DATASET EXTRACT:

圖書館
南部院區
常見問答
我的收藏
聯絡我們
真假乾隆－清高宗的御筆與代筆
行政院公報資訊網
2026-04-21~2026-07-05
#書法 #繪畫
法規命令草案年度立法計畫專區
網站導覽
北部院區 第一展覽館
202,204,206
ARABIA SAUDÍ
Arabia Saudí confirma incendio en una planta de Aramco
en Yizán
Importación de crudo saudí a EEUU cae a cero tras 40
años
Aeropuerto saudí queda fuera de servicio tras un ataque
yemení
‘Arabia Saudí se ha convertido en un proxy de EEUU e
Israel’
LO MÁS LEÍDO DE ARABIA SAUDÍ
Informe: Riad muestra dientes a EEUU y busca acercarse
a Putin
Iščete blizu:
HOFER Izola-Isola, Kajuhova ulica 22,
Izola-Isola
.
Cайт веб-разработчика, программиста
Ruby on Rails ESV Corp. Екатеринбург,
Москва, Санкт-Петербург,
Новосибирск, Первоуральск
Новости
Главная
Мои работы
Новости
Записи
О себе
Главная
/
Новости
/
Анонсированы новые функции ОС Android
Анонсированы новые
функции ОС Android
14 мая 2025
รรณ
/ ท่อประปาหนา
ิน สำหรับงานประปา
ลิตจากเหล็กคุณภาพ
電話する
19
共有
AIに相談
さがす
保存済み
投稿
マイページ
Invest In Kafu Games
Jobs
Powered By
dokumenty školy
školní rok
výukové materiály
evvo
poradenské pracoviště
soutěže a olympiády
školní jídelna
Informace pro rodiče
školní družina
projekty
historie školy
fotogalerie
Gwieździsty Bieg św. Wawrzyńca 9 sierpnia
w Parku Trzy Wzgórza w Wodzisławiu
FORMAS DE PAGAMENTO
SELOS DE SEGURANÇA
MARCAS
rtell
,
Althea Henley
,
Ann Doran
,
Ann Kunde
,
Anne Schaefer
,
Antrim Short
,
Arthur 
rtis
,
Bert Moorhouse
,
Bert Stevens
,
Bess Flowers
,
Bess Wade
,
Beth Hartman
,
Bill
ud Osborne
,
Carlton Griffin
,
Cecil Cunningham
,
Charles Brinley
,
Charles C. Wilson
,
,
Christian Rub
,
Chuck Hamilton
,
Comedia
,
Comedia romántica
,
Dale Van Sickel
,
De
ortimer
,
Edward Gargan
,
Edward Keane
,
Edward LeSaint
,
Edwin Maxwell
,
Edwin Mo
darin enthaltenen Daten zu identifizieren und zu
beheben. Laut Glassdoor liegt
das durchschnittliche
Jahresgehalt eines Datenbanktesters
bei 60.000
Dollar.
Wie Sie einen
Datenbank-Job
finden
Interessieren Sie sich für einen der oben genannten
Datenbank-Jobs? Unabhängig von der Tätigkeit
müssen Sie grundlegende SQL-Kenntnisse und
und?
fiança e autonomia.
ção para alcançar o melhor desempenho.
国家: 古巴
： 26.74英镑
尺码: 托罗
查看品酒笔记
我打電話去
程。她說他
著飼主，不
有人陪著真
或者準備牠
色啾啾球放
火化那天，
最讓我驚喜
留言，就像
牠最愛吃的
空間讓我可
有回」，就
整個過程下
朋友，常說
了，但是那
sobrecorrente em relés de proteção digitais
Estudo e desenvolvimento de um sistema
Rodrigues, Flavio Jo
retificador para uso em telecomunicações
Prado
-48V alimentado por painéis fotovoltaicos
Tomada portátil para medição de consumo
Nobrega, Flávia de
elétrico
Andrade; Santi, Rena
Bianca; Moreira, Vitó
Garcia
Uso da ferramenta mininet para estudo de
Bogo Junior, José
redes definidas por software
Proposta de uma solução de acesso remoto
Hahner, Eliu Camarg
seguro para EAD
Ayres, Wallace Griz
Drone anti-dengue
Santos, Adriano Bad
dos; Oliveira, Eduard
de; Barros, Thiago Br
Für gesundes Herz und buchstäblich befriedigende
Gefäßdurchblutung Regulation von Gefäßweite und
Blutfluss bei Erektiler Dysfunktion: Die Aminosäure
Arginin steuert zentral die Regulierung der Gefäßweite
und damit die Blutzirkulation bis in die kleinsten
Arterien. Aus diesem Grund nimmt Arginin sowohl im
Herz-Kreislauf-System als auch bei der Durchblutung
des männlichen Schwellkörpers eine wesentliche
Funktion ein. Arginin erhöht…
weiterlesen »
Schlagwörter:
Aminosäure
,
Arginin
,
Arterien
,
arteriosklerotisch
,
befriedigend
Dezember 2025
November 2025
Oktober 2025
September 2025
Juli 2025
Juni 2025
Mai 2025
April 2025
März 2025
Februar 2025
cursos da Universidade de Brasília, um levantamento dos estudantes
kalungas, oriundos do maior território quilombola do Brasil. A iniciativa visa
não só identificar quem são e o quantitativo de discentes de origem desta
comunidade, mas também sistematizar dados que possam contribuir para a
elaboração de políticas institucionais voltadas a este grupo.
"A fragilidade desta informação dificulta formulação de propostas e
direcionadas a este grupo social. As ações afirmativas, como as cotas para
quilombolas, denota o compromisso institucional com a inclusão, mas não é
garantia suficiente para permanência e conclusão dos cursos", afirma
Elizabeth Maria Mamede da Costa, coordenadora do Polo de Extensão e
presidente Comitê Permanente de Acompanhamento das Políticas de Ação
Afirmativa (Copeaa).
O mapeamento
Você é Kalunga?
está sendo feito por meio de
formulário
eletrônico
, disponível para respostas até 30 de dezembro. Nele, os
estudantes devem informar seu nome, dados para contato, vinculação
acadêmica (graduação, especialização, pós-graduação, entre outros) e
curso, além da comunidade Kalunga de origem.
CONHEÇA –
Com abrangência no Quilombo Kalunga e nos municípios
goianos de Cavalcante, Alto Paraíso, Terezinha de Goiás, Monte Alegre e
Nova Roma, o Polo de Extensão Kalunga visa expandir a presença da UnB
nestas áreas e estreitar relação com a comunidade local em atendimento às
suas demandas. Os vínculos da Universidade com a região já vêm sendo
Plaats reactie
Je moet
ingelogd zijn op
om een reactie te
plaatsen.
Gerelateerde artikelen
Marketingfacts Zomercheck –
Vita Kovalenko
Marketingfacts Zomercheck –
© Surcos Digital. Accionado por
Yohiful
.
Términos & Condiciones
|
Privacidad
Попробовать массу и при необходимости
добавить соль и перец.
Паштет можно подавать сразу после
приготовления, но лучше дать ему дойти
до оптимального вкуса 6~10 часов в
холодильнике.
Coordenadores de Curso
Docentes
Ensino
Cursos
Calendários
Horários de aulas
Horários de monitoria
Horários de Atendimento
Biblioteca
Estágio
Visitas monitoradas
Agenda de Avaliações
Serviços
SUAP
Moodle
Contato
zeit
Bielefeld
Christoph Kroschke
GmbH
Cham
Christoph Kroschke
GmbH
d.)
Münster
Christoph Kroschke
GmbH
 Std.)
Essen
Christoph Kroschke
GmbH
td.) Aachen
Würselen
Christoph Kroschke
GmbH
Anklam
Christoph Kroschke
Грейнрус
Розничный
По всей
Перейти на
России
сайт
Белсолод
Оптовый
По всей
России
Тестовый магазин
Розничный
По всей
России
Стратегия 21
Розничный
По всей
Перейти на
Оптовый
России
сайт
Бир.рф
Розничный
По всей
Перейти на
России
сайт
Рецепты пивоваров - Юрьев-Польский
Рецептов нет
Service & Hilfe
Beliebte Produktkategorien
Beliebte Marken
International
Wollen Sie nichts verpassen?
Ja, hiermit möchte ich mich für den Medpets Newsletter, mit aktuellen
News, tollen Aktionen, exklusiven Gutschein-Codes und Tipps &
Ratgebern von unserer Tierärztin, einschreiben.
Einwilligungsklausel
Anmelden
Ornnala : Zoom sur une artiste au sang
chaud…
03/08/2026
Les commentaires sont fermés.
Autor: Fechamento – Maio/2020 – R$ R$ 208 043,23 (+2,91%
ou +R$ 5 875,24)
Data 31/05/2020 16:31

TASK DETAILS: Both the line containing "quilombolas, denota o" and the line containing "dezembro. Nele, os" belong in the answer. Print them and every line above that falls between them exactly, and no others.

RESULT FOR THIS TASK:
quilombolas, denota o compromisso institucional com a inclusão, mas não é
garantia suficiente para permanência e conclusão dos cursos", afirma
Elizabeth Maria Mamede da Costa, coordenadora do Polo de Extensão e
presidente Comitê Permanente de Acompanhamento das Políticas de Ação
Afirmativa (Copeaa).
O mapeamento
Você é Kalunga?
está sendo feito por meio de
formulário
eletrônico
, disponível para respostas até 30 de dezembro. Nele, os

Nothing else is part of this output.